Loretta Metoxen, tribal historian for the Oneida Nation of Wisconsin,
gives her presentation during the Fort McCoy observance of National
American Indian Heritage Month/Native American Heritage Month Nov.
15 at McCoy's Community Center. Metoxen, 85, is an Air Force veteran
and is an accomplished author, writing about Oneida culture, history,
and heritage.
Photo by Scott T. Sturkol


Fort McCoy Garrison Commander Col. David J. Pinter Sr. provides additional comments at the end of  Loretta Metoxen’s presentation.
Fort McCoy Garrison Commander Col. David J. Pinter Sr. provides
additional comments at the end of Loretta Metoxen's presentation.

Photo by Scott T. Sturkol

The Oneida tribe has a long and often-forgotten history of helping the United States, Metoxen said.

"The Oneida Indians saved this country from Great Britain," she said, explaining that the Oneida were early allies of American revolutionaries, and the majority joined forces with the rebels. One significant fight the Oneida participated in was the Aug. 6, 1776, Battle of Oriskany. Many Oneida fighters were killed during the battle, Metoxen said.

"They're not recognized for that because their names are obliterated from history because the United States Army did not keep track of all the names of the people who were fighting from the tribes," Metoxen said.

"We did have six commissioned officers. Their names are prominent. But the rest who succumbed there … their names are gone forever."

Another story of how the Oneida helped save American revolutionaries was how they fed George Washington's troops when the Soldiers were wintering over in Valley Forge, Pa.

"The Oneidas heard of Washington's plight and the plight of his Soldiers at Valley Forge, and so they sent 600 bushels of corn from Fort Stanwix, N.Y., down to the Army," Metoxen said.

The white corn sent down had to be specially prepared, so an Oneida woman named Polly Cooper stayed with Washington's army to show them how to properly prepare it. She ended up staying as a cook for the Washingtons.

"Martha (Washington) was so grateful for doing that that she purchased, in Philadelphia, a black shawl (for Cooper), and that black shawl survives today in Oneida, N.Y., … at the museum," Metoxen said.

Metoxen recommended the book "Forgotten Allies: The Oneida Indians and the American Revolution," by Joseph T. Glatthaar and James Kirby Martin, which details some of the other contributions made by tribal members during the war.

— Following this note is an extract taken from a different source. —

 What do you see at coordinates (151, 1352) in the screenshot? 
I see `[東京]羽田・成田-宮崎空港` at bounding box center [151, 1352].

Many members of the tribe relocated to Wisconsin from New York prior to the Indian Removal Act of 1830. Land in upstate New York was at a premium, especially where the Erie Canal eventually was built.

"My great-grandparents … were born in New York," Metoxen said. "This is not ancient history."

The Oneida also fought in the Civil War, Metoxen said. About a tenth of the population of the Wisconsin Oneidas, 147 men, volunteered to fight for the Union.

Thirty-two of them died, and some were buried in mass or unmarked graves. One of her research projects as tribal historian is trying to locate these Oneida Soldiers and bring them home, she said.

In closing, Metoxen said she hoped each audience member was a little richer from hearing about her tribe's history and heritage.
Sgt. 1st Class Nastassia Williams with the 181st Multi-Functional Training Brigade said she thought the presentation was wonderful.

"I learned a lot about the Oneida tribe," Williams said. "She was awesome." Williams said she thought Metoxen was a very good representative of the Oneida for Native American Heritage Month.